İran Devrim Muhafızları dün akşam, İsrail'de onlarca hedefe füze saldırısı düzenlediğini duyurdu. Açıklamada, “İslam Devrim Muhafızları... işgalci Siyonist rejimin işgal altındaki topraklarda bulunan onlarca hedef, askeri merkez ve hava üssüne karşı kararlı ve hassas bir şekilde misilleme yaptı” denildi.

Körfez ülkeleri İsrail'in operasyonunu kınadı ve ayrı ayrı açıklamalarda, bölgenin risklerden uzak tutulması ve anlaşmazlıkların diplomatik yollarla çözülmesi gerektiğini vurguladı. Suudi Arabistan Dışişleri Bakanlığı'ndan yapılan açıklamada, Krallığın bu iğrenç saldırıları şiddetle kınadığı belirtildi ve uluslararası toplum ile Güvenlik Konseyi'nin bu saldırıları derhal durdurma konusunda büyük sorumluluk taşıdığı vurgulandı.

Trump ise İranlı yetkililere önceki politikalarını sürdürmemeleri konusunda sert bir uyarıda bulunmakla yetindi ve İsrail'in sonraki saldırılarının “daha şiddetli” olacağını ifade etti. İsrail'in saldırısını “mükemmel” olarak nitelendiren Trump, ABD'nin operasyonda herhangi bir Amerikan rolü olduğunu reddetti.

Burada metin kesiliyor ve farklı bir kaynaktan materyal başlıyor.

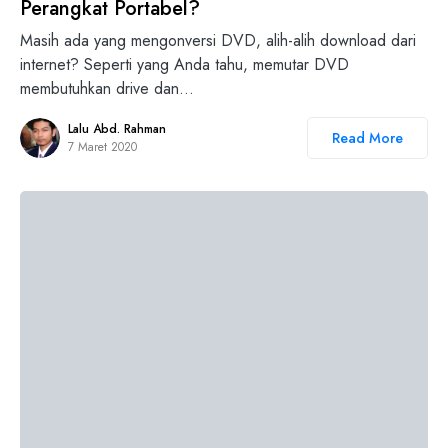
Perangkat Portabel?
Masih ada yang mengonversi DVD, alih-alih download dari
internet? Seperti yang Anda tahu, memutar DVD
membutuhkan drive dan…
Lalu Abd. Rahman
Read More
7 Maret 2020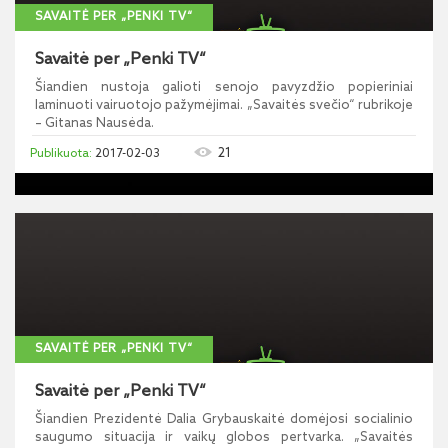
SAVAITĖ PER „PENKI TV“
Savaitė per „Penki TV“
Šiandien nustoja galioti senojo pavyzdžio popieriniai
laminuoti vairuotojo pažymėjimai. „Savaitės svečio“ rubrikoje
– Gitanas Nausėda.
21
2017-02-03
SAVAITĖ PER „PENKI TV“
Savaitė per „Penki TV“
Šiandien Prezidentė Dalia Grybauskaitė domėjosi socialinio
saugumo situacija ir vaikų globos pertvarka. „Savaitės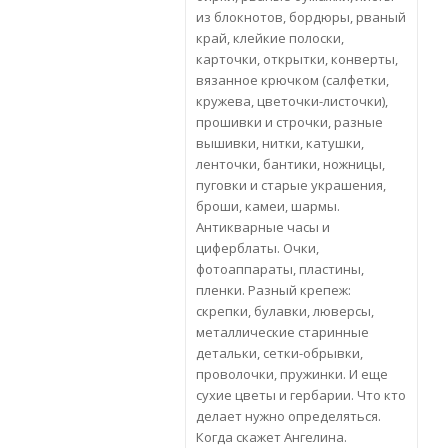
из блокнотов, бордюры, рваный
край, клейкие полоски,
карточки, открытки, конверты,
вязанное крючком (салфетки,
кружева, цветочки-листочки),
прошивки и строчки, разные
вышивки, нитки, катушки,
ленточки, бантики, ножницы,
пуговки и старые украшения,
броши, камеи, шармы.
Антикварные часы и
циферблаты. Очки,
фотоаппараты, пластины,
пленки. Разный крепеж:
скрепки, булавки, люверсы,
металлические старинные
детальки, сетки-обрывки,
проволочки, пружинки. И еще
сухие цветы и гербарии. Что кто
делает нужно определяться.
Когда скажет Ангелина.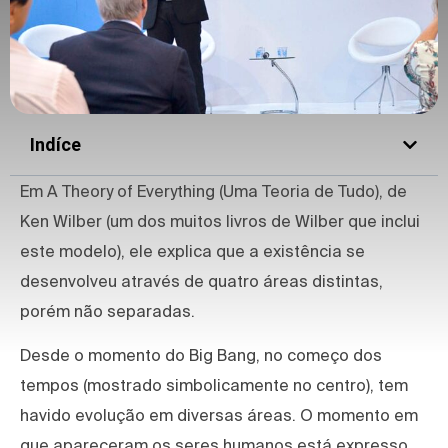
Indíce
Em A Theory of Everything (Uma Teoria de Tudo), de
Ken Wilber (um dos muitos livros de Wilber que inclui
este modelo), ele explica que a existência se
desenvolveu através de quatro áreas distintas,
porém não separadas.
Desde o momento do Big Bang, no começo dos
tempos (mostrado simbolicamente no centro), tem
havido evolução em diversas áreas. O momento em
que apareceram os seres humanos está expresso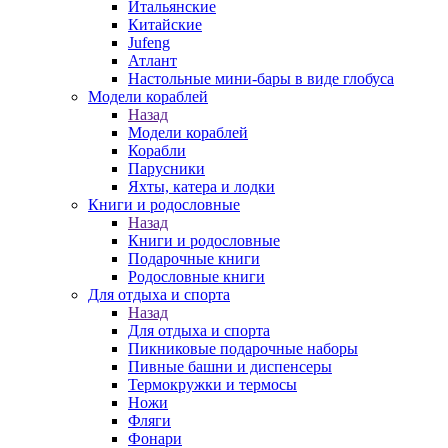
Итальянские
Китайские
Jufeng
Атлант
Настольные мини-бары в виде глобуса
Модели кораблей
Назад
Модели кораблей
Корабли
Парусники
Яхты, катера и лодки
Книги и родословные
Назад
Книги и родословные
Подарочные книги
Родословные книги
Для отдыха и спорта
Назад
Для отдыха и спорта
Пикниковые подарочные наборы
Пивные башни и диспенсеры
Термокружки и термосы
Ножи
Фляги
Фонари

İngiltere, Fransa ve Almanya liderleri “bütün tarafları daha fazla gerilimden kaçınmaya” çağırdı. İngiltere Başbakanı Keir Starmer'in ofisi, Starmer'in Fransız Cumhurbaşkanı Emmanuel Macron ve Almanya Başbakanı Friedrich Merz ile durum hakkında telefon görüşmesi yaptığını açıkladı. Açıklamada, “Liderler, İran'ın nükleer programı konusunda uzun süredir devam eden ciddi endişeleri ele aldılar ve bütün tarafları, bölgenin istikrarını daha da bozabilecek gerilimden kaçınmaya çağırdılar” denildi.